Thanks for additional explanation, Brian.
I think my previous description was not clear. Sorry about that. I need to little more clarify what I'm trying to do.

I need to first apply a small sine input signal to an ADC. In this state, the upper/lower peak values of the input signal is sufficiently small not to be clipped by an ADC at all. Next, as you also mentioned before, I have to shift up this small sine input, in order to purposely make an ADC to clip some values at the upper peak of the input signal. So clipping by the ADC is the purpose of my experiment, due to some philosophy. (The reason of this would be wordy, and so please just understand my situation.)
I want to shift up the input as high as possible, not to give damage to the ADC.

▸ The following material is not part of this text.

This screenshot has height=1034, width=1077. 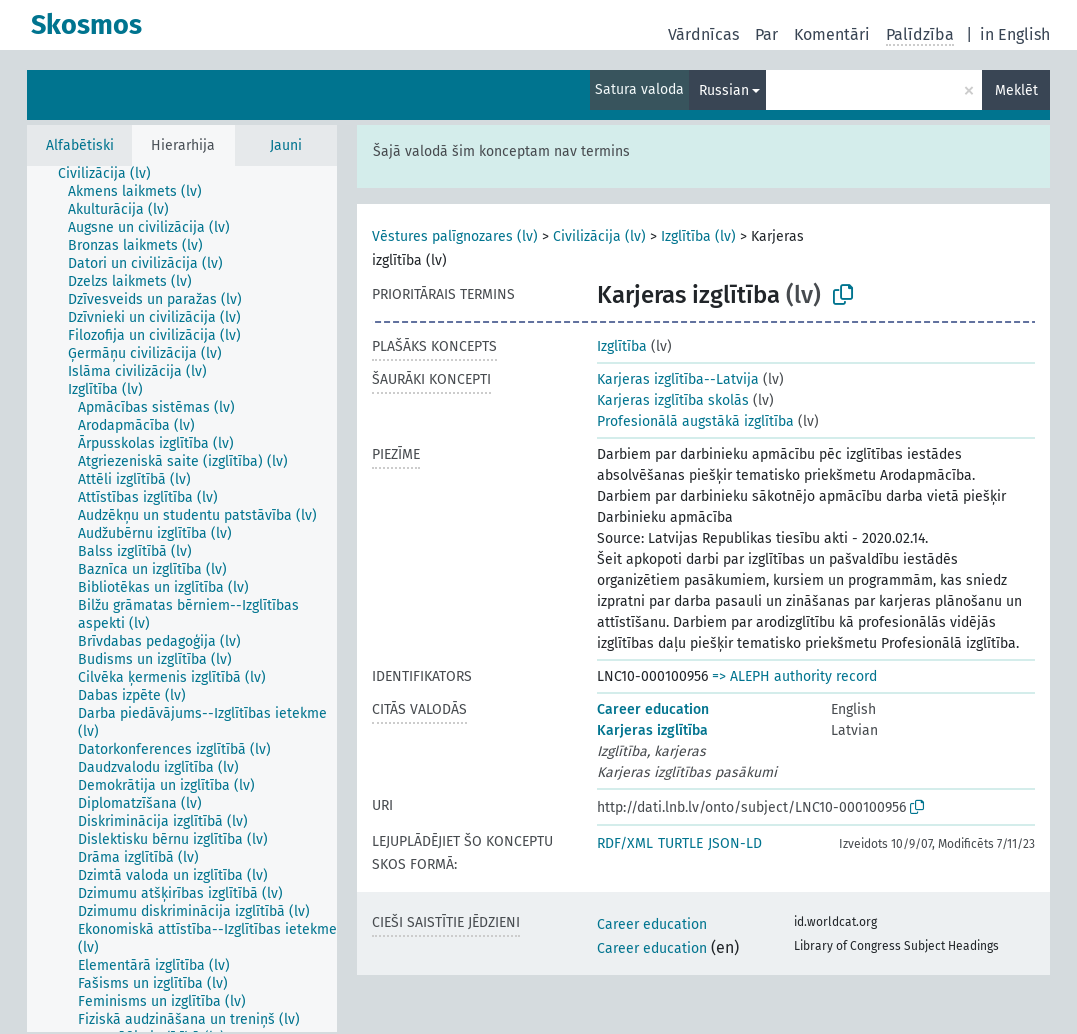 I want to click on Civilizācija (lv), so click(x=599, y=236).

Here is my original question. how much can I shift it up, assuming the ADC input range is -1v ~ +1v? If possible, could you please give (approximate) value based on +/-1 range?

 

[betwixt]

It will clip at maximum ADC reading, clearly it will not be able to produce numbers higher than it's maximum. The maximum ADC reading depends on the ADC type and your circuit, sometimes it is the supply voltage, sometimes it is set by an externally supplied voltage (+Vref). To deliberately overdrive the input is dangerous though and I would not advise you to do it. The maximum voltage will be mentioned in the ADC datasheet under "Absolute maximum ratings" but these are the "point of no return" values, beyond which the ADC may be damaged. If you want clipping, a far safer solution is to use the ADC within it's normal safe range and mathematically clip the results beyond the threshold you want.

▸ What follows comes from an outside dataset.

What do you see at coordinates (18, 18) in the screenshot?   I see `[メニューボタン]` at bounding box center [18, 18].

If you absolutely must overdrive the input, look at the data sheet to see the internal components around the input pin. They will give some clues as to how much current it's protection components can handle and you could limit the signal current to a value lower than would damage them. The protection components are not really designed for continuous use like that though and in any case, adding resistance in the input line could have other consequences to your measurements.

Brian.

 

[talking]

Thank you so much for following up the discussion, Brian. Let me go check the ESD circuitry in the datasheet. Actually, I expect I need ~5% of input Vpp, e.g., 100mV of 2Vpp more or less.